Dataset records:
********************

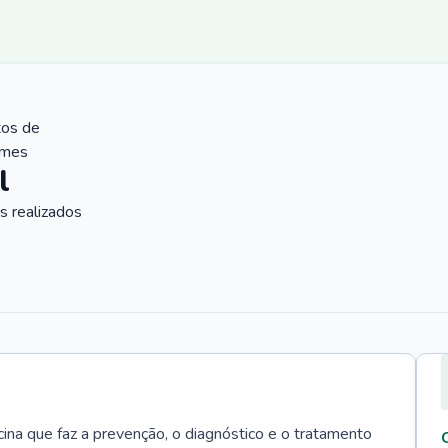
tos de
ames
l
 realizados
cina que faz a prevenção, o diagnóstico e o tratamento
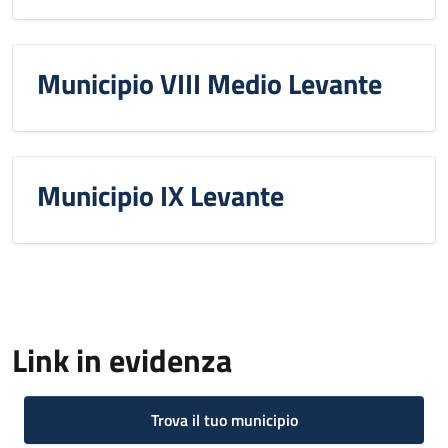
Municipio VIII Medio Levante
Municipio IX Levante
Link in evidenza
Trova il tuo municipio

********************

Instructions for the task:
Return the records above exactly as written. Do not include their images.

Task result:
tos de
ames
l
 realizados
cina que faz a prevenção, o diagnóstico e o tratamento
Municipio VIII Medio Levante
Municipio IX Levante
Link in evidenza
Trova il tuo municipio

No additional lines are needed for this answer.